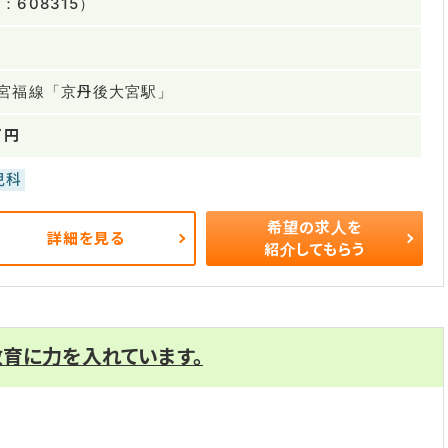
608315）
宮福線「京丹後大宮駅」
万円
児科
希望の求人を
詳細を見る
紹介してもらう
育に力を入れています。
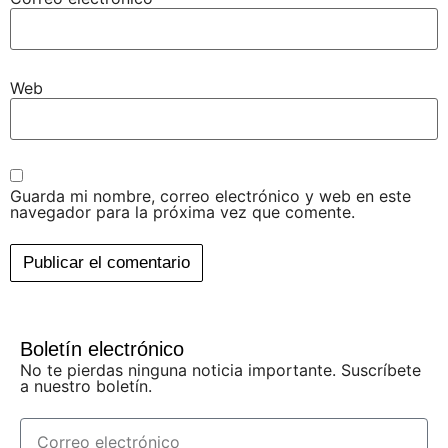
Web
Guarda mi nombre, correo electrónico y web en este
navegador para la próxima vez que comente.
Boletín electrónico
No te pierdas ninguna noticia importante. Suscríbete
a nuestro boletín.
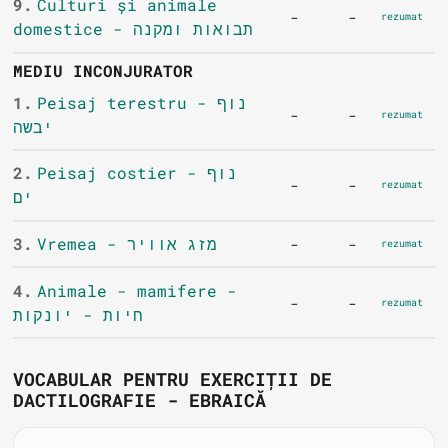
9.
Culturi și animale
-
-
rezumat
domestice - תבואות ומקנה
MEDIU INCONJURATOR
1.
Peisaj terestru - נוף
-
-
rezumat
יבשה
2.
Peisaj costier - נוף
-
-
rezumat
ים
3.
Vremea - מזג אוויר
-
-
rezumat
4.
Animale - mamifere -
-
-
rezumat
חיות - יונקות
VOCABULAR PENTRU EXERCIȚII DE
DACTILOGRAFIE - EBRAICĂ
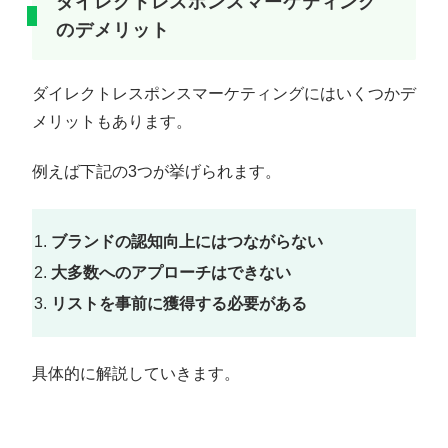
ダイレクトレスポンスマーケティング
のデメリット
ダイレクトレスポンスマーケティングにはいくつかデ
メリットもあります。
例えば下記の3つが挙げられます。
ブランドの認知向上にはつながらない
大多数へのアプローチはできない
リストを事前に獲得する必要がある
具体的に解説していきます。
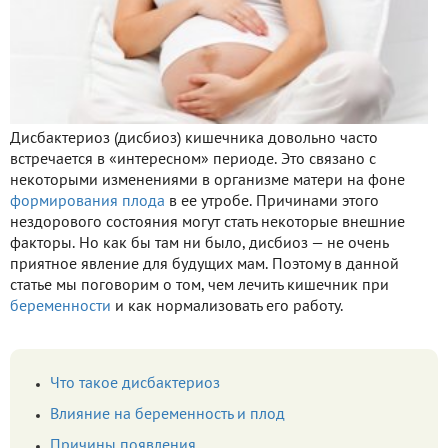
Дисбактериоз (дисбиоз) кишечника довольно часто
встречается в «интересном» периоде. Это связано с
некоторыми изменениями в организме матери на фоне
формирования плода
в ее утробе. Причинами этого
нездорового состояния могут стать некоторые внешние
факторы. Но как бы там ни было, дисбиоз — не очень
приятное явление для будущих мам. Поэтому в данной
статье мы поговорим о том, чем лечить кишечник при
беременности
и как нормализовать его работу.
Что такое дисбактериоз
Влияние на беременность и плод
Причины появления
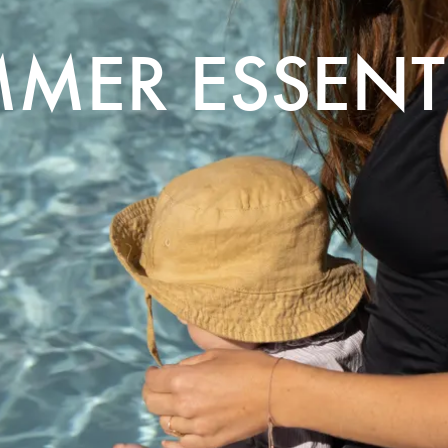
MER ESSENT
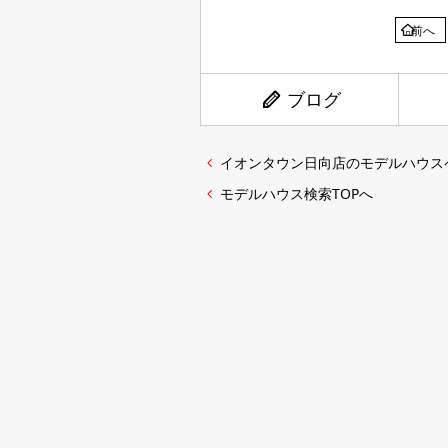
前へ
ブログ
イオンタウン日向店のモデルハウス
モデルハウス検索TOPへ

------------------------------------------------------------

* _WORK TO BE COMPLETED_
What you return must match the material above exactly, apart from its pictures.

* _ANSWER BOX_
608315）
宮福線「京丹後大宮駅」
万円
児科
希望の求人を
詳細を見る
紹介してもらう
育に力を入れています。
Web
Guarda mi nombre, correo electrónico y web en este
navegador para la próxima vez que comente.
Boletín electrónico
No te pierdas ninguna noticia importante. Suscríbete
a nuestro boletín.
9.
Culturi și animale
-
-
rezumat
domestice - תבואות ומקנה
MEDIU INCONJURATOR
1.
Peisaj terestru - נוף
-
-
rezumat
יבשה
2.
Peisaj costier - נוף
-
-
rezumat
ים
3.
Vremea - מזג אוויר
-
-
rezumat
4.
Animale - mamifere -
-
-
rezumat
חיות - יונקות
VOCABULAR PENTRU EXERCIȚII DE
DACTILOGRAFIE - EBRAICĂ
ダイレクトレスポンスマーケティング
のデメリット
ダイレクトレスポンスマーケティングにはいくつかデ
メリットもあります。
例えば下記の3つが挙げられます。
ブランドの認知向上にはつながらない
大多数へのアプローチはできない
リストを事前に獲得する必要がある
具体的に解説していきます。
Дисбактериоз (дисбиоз) кишечника довольно часто
встречается в «интересном» периоде. Это связано с
некоторыми изменениями в организме матери на фоне
формирования плода
в ее утробе. Причинами этого
нездорового состояния могут стать некоторые внешние
факторы. Но как бы там ни было, дисбиоз — не очень
приятное явление для будущих мам. Поэтому в данной
статье мы поговорим о том, чем лечить кишечник при
беременности
и как нормализовать его работу.
Что такое дисбактериоз
Влияние на беременность и плод
Причины появления
MER ESSENT
前へ
ブログ
イオンタウン日向店のモデルハウス
モデルハウス検索TOPへ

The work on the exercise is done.